> TASK OBJECTIVE:
What lines in this listing contain the string "embed"? Report each one by copying it.

> RECORDS FOR THE EXERCISE:

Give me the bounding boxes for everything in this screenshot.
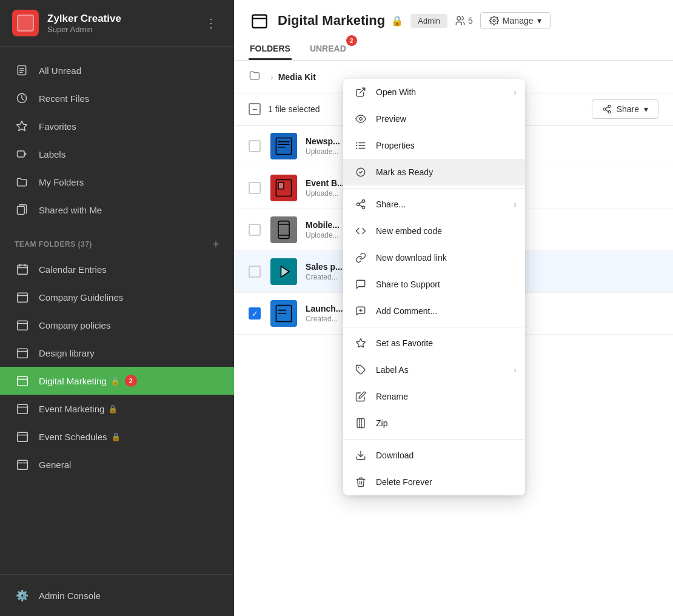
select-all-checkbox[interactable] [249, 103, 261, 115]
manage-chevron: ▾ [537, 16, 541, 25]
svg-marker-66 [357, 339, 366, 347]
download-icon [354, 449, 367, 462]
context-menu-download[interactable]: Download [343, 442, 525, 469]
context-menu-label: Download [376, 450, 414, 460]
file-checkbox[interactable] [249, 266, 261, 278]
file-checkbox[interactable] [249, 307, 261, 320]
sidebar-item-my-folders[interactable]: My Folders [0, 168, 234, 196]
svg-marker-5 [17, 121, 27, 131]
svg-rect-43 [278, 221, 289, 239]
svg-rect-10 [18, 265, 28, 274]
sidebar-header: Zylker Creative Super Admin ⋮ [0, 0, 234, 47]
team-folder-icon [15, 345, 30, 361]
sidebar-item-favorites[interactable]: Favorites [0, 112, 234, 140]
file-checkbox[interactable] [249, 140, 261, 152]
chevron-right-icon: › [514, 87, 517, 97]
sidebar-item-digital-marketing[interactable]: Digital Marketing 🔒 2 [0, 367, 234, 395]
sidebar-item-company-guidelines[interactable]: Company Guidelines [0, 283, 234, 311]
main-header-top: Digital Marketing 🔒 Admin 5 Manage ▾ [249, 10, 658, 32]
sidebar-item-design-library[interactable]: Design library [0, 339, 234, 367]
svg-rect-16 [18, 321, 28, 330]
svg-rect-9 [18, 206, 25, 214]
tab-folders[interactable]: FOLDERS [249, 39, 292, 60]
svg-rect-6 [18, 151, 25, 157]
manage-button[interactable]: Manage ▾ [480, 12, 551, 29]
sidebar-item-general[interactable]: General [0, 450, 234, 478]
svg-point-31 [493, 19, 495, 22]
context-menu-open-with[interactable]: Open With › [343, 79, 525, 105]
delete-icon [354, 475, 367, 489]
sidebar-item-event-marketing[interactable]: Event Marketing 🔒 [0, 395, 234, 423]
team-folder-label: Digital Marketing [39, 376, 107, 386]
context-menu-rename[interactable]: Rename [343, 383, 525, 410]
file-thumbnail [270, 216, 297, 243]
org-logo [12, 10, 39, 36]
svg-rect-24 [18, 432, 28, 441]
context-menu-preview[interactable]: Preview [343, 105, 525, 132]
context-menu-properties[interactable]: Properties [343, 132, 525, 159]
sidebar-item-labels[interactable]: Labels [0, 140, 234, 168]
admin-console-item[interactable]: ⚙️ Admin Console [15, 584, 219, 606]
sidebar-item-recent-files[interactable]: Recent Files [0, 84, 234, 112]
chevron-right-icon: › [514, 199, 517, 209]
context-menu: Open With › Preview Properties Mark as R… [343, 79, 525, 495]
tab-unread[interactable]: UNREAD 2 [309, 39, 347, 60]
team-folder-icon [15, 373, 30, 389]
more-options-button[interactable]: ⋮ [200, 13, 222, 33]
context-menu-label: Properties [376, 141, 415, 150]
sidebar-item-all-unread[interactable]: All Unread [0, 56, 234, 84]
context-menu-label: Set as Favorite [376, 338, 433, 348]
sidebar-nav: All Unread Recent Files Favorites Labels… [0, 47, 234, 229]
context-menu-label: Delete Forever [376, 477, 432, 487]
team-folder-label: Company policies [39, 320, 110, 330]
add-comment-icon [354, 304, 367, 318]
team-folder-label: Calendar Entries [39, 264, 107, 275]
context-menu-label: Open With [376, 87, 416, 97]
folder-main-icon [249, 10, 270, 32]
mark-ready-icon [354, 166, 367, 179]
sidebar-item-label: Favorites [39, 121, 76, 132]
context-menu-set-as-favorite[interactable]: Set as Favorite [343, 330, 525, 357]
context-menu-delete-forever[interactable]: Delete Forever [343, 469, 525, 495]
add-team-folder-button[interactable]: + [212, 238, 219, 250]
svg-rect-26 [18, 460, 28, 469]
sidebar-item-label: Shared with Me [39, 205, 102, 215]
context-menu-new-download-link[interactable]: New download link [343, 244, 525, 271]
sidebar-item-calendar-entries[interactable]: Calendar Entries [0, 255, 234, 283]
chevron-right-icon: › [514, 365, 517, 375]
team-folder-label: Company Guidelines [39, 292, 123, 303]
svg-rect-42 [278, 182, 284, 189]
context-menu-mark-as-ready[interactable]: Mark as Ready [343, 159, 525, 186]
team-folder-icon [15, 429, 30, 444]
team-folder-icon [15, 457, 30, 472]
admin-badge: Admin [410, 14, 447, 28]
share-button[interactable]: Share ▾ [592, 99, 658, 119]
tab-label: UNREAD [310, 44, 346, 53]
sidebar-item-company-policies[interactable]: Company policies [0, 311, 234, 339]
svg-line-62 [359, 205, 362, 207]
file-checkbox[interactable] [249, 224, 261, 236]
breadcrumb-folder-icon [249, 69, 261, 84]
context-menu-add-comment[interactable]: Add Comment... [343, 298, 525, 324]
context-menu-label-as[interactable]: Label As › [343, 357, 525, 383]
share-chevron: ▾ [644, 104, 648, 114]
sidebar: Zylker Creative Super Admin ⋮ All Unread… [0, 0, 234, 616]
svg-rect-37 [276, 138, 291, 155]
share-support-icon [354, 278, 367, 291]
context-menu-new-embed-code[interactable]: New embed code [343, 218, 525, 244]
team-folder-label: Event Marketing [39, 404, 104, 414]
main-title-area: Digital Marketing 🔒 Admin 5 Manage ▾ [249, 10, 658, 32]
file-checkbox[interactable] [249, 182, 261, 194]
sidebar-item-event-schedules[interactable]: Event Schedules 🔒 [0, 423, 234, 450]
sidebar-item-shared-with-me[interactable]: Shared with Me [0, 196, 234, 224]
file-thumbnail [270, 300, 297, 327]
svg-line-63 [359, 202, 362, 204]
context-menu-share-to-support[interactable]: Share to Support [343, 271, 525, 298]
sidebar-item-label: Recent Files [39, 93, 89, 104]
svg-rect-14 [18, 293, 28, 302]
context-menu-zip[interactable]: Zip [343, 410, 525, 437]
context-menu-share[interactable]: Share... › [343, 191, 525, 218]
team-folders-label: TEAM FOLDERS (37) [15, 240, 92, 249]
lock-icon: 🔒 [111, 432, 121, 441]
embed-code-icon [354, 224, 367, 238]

> RESPONSE TO THE TASK:
context-menu-new-embed-code[interactable]: New embed code [343, 218, 525, 244]
embed-code-icon [354, 224, 367, 238]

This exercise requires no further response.